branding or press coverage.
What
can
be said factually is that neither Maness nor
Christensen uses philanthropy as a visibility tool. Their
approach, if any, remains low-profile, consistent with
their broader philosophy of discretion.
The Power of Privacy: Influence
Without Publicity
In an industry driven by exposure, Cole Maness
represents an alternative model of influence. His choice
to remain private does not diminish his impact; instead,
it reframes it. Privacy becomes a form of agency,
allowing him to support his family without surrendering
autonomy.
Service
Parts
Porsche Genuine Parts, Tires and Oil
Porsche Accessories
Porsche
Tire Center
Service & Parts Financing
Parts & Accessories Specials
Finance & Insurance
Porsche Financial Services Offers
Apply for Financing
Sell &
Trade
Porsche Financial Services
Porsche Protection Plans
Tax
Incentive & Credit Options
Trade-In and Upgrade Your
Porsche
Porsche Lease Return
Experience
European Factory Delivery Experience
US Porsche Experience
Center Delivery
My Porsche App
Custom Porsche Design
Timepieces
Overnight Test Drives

==

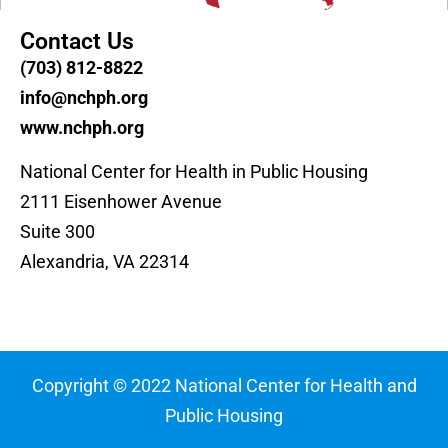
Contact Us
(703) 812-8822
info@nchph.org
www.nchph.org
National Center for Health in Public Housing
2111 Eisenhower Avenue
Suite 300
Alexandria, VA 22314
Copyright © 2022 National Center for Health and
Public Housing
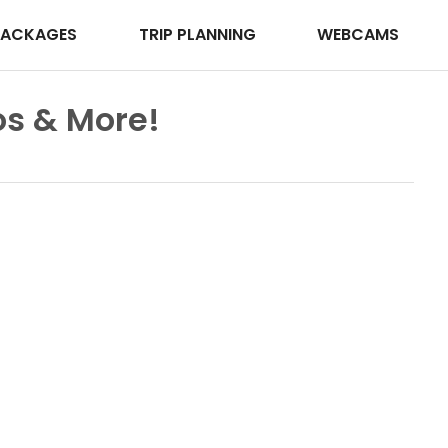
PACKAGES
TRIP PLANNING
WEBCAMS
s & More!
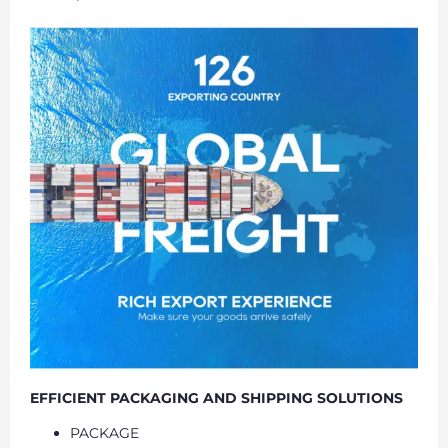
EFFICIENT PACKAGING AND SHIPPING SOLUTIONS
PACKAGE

- PROBLEM TO WORK ON -
Wherever the line holding "branding or press coverage." falls in the entries above, copy exactly from it through the line holding "Overnight Test Drives", inclusive, and add nothing.

- SOLUTION FOR THIS EXERCISE -
branding or press coverage.
What
can
be said factually is that neither Maness nor
Christensen uses philanthropy as a visibility tool. Their
approach, if any, remains low-profile, consistent with
their broader philosophy of discretion.
The Power of Privacy: Influence
Without Publicity
In an industry driven by exposure, Cole Maness
represents an alternative model of influence. His choice
to remain private does not diminish his impact; instead,
it reframes it. Privacy becomes a form of agency,
allowing him to support his family without surrendering
autonomy.
Service
Parts
Porsche Genuine Parts, Tires and Oil
Porsche Accessories
Porsche
Tire Center
Service & Parts Financing
Parts & Accessories Specials
Finance & Insurance
Porsche Financial Services Offers
Apply for Financing
Sell &
Trade
Porsche Financial Services
Porsche Protection Plans
Tax
Incentive & Credit Options
Trade-In and Upgrade Your
Porsche
Porsche Lease Return
Experience
European Factory Delivery Experience
US Porsche Experience
Center Delivery
My Porsche App
Custom Porsche Design
Timepieces
Overnight Test Drives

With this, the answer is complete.